En réaction, le Président de la République et le Gouvernement ont fait de la relocalisation de certaines productions et de la relance industrielle des priorités, afin de reconquérir notre indépendance, ainsi qu’une marge de manœuvre dans la gestion des grands risques. Face à ces envies de relocalisation soudaines, les plus hautes instances de l’Etat ont affirmé qu’il fallait réfléchir à notre organisation industrielle et publique en termes d’indépendance nationale et de gestion des grands risques. Le Gouvernement annonçait ainsi vouloir rendre la France autonome en approvisionnement de masques chirurgicaux et de blouses. Des entrepreneurs et industriels de la Plasturgie se sont donc engagés dans cette voie sur tous les territoires, répondant à la demande par le redéploiement des moyens de production et en créant de nombreux emplois.

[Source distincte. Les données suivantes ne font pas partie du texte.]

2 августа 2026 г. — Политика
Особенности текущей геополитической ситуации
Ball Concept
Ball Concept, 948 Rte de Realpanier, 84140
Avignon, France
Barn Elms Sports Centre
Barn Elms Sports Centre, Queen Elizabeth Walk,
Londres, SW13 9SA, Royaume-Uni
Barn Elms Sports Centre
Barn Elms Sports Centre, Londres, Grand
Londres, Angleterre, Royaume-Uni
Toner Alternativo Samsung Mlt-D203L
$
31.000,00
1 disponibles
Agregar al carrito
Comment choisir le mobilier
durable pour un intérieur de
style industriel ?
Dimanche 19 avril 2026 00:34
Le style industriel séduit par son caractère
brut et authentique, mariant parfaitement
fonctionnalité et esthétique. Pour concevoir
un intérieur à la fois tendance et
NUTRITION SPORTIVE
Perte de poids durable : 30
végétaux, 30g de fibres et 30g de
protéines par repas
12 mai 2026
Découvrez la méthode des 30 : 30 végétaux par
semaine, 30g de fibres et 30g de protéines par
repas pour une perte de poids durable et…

Or aujourd’hui, force est de constater que les administrations, institutions et entreprises publiques se fournissent encore trop par l'importation, au détriment de la production française, mettant en question la pérennité de ces activités. Aussi, face à cette menace, les fabricants attendent des actes concrets.

Dans un courrier en date du 5 décembre 2022 adressé au Président de la République, Polyvia exprimait ses plus vives préoccupations et soulignait la réelle désillusion sur le terrain, plus particulièrement parmi les entreprises qui avaient répondu à l’appel du gouvernement visant à réindustrialiser le secteur critique de la santé. Polyvia lui demandait si le Gouvernement entendait permettre à son industrie de s'inscrire dans la durée par l'établissement de mesures de protection et l’utilisation de la commande publique. A défaut, cette volonté de définir une politique industrielle claire, identifiant les secteurs stratégiques où il faut investir, restera lettre morte.

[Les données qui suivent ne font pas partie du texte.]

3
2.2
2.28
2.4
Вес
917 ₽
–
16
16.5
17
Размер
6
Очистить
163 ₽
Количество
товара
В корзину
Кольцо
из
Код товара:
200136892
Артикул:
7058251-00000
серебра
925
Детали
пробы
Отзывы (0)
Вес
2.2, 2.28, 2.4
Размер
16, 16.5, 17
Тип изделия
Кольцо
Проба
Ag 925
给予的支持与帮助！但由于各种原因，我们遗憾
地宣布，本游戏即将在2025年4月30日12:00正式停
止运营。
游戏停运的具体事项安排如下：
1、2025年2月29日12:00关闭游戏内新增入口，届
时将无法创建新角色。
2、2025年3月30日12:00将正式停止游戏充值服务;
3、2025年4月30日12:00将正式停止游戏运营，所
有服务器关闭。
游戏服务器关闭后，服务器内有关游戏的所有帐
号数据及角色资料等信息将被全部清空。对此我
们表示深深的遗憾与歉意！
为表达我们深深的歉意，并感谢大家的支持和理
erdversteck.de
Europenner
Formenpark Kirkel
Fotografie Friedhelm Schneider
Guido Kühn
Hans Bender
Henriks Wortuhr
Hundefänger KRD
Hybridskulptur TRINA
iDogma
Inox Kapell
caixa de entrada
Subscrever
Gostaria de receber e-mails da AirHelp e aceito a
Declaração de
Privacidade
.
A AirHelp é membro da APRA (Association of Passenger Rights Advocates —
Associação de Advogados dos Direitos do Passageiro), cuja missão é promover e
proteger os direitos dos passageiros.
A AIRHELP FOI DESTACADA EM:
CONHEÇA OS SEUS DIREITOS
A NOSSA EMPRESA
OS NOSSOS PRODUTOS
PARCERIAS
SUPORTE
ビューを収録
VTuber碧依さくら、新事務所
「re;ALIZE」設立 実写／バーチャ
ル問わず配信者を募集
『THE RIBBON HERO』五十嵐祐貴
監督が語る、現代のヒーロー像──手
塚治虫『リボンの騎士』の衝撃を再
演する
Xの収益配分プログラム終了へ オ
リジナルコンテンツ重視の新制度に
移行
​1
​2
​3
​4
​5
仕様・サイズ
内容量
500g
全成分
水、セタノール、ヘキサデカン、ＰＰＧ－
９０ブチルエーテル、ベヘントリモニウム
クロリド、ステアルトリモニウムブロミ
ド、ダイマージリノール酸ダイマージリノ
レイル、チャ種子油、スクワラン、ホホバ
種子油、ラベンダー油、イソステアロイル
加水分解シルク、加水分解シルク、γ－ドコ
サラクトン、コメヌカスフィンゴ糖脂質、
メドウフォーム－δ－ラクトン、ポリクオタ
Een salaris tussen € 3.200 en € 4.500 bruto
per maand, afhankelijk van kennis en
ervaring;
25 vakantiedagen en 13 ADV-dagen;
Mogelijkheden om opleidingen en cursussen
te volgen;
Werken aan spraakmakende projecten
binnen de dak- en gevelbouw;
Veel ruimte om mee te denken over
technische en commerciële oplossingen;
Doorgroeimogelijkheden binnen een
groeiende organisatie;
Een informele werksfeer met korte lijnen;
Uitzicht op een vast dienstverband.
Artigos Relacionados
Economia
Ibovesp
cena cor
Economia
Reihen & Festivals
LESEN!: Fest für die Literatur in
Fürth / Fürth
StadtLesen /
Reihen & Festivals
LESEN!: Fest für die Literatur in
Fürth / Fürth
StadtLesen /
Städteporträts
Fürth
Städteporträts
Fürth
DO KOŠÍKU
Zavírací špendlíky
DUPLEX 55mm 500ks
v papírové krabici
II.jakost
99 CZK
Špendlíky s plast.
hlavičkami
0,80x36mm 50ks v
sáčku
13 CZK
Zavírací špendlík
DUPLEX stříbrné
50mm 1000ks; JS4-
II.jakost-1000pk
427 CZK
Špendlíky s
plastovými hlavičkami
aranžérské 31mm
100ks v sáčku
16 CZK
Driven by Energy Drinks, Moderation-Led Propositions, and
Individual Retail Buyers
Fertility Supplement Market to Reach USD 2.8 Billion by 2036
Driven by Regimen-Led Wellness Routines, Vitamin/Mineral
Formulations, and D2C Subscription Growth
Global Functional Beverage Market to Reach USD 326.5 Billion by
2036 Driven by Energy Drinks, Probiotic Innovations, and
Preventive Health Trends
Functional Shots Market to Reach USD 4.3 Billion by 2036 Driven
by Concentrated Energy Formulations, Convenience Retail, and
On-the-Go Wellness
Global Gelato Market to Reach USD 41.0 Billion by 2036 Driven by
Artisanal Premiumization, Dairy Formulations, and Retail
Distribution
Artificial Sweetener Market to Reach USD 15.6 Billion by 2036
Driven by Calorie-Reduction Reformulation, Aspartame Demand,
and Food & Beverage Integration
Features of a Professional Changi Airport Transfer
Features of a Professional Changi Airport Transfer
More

Monde d'après Covid : l'illusion des relocalisations productivistes

Le cas de l’entreprise Iris Ohyama France, filiale du groupe Japonais Iris Ohyama implantée en France depuis 2019, est à cet égard particulièrement symptomatique : elle s’est organisée en 2020 pour localiser en France la fabrication de masques chirurgicaux, fabriqués jusqu’ici en Asie. Cette décision s’inscrivait dans une démarche qui consistait à « Produire plus sur le sol national pour réduire notre dépendance et donc nous équiper dans la durée », répondant ainsi à la volonté exprimée par le Président de la République dans sa déclaration à Saint-Barthélemy-d'Anjou, le 31 mars 2020.

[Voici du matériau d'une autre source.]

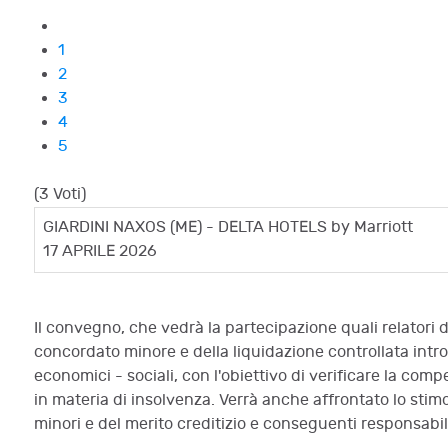
1
2
3
4
5
(3 Voti)
GIARDINI NAXOS (ME) - DELTA HOTELS by Marriott
17 APRILE 2026
Il convegno, che vedrà la partecipazione quali relatori di
concordato minore e della liquidazione controllata introd
economici - sociali, con l'obiettivo di verificare la com
in materia di insolvenza. Verrà anche affrontato lo stimo
minori e del merito creditizio e conseguenti responsabil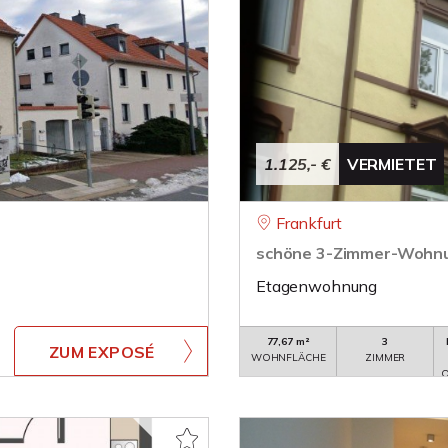
1.125,- €
VERMIETET
Frankfurt
schöne 3-Zimmer-Wohnun
Etagenwohnung
77,67 m²
3
ZUM EXPOSÉ
WOHNFLÄCHE
ZIMMER
O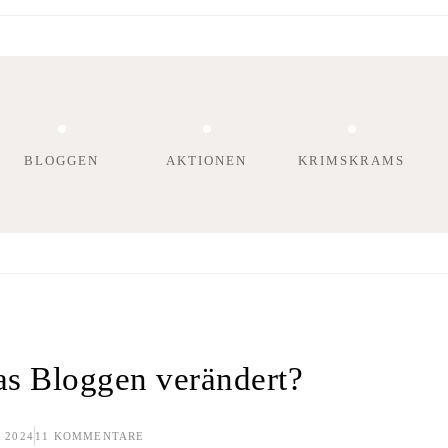
BLOGGEN
AKTIONEN
KRIMSKRAMS
as Bloggen verändert?
An
 2024
11 KOMMENTARE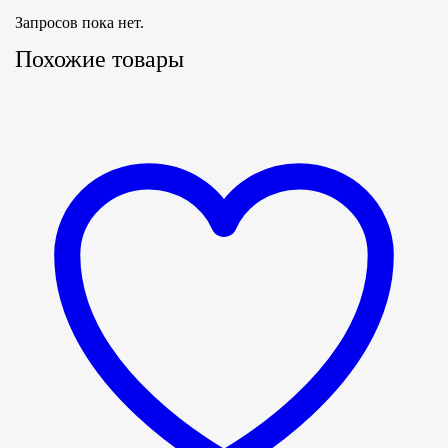
Запросов пока нет.
Похожие товары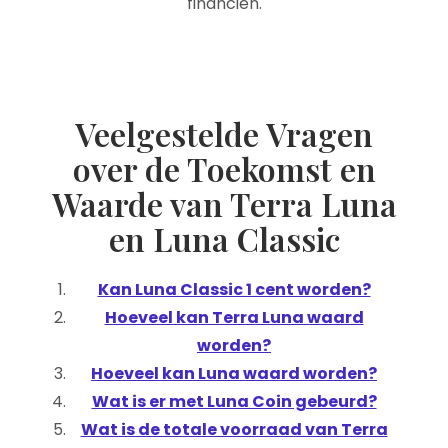
financiën.
Veelgestelde Vragen
over de Toekomst en
Waarde van Terra Luna
en Luna Classic
Kan Luna Classic 1 cent worden?
Hoeveel kan Terra Luna waard
worden?
Hoeveel kan Luna waard worden?
Wat is er met Luna Coin gebeurd?
Wat is de totale voorraad van Terra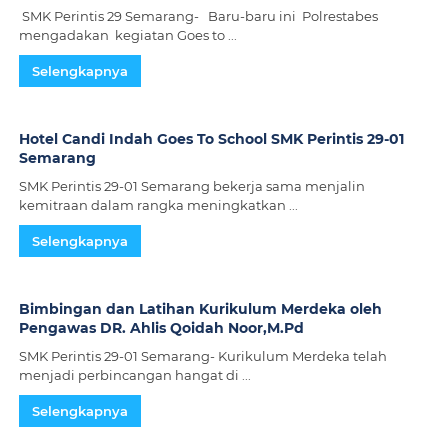
m
SMK Perintis 29 Semarang- Baru-baru ini Polrestabes
a
mengadakan kegiatan Goes to ...
r
Selengkapnya
a
n
g
Hotel Candi Indah Goes To School SMK Perintis 29-01
Semarang
SMK Perintis 29-01 Semarang bekerja sama menjalin
kemitraan dalam rangka meningkatkan ...
Selengkapnya
Bimbingan dan Latihan Kurikulum Merdeka oleh
Pengawas DR. Ahlis Qoidah Noor,M.Pd
SMK Perintis 29-01 Semarang- Kurikulum Merdeka telah
menjadi perbincangan hangat di ...
Selengkapnya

Les moyens consacrés par Iris Ohyama France pour mettre en œuvre ce projet de réindustrialisation de la fabrication de masque en France ont été conséquents : 7,13 millions d’euros, l’entreprise ayant bénéficié pour ce projet d’une subvention de la région Ile de France à hauteur de 800 000 euros. Au plus fort de la pandémie, Iris Ohyama France a été en mesure de fabriquer près de 25 millions de masques par mois, permettant ainsi de fournir des masques chirurgicaux de qualité au grand public et aux professionnels, en s’appuyant sur ses canaux de distribution habituels (grande distribution, e-commerce et distributeurs spécialisés).

Cette activité, qui a employé jusqu’à 150 personnes en 2021, est aujourd’hui à l’arrêt depuis juillet 2022, faute de clients. Malgré des contacts avec les acheteurs de l’UGAP qui a visité le site en avril 2022, aucune commande publique n’a pu être obtenue depuis le retour sur le marché français des masques « Made in China » dont le prix fait malheureusement la différence, au détriment parfois de la qualité et de l’empreinte carbone. Au-delà de ce cas particulier, qui en appelle sans doute d'autres, Polyvia déplore une nouvelle fois l’incohérence des services de l’Etat quand la commande publique contredit les orientations fixées par le chef de l’Etat et le Gouvernement. Car sans un sursaut résolu, les bonnes intentions affichées ne changeront rien à la réalité de notre dépendance sur les matériels stratégiques.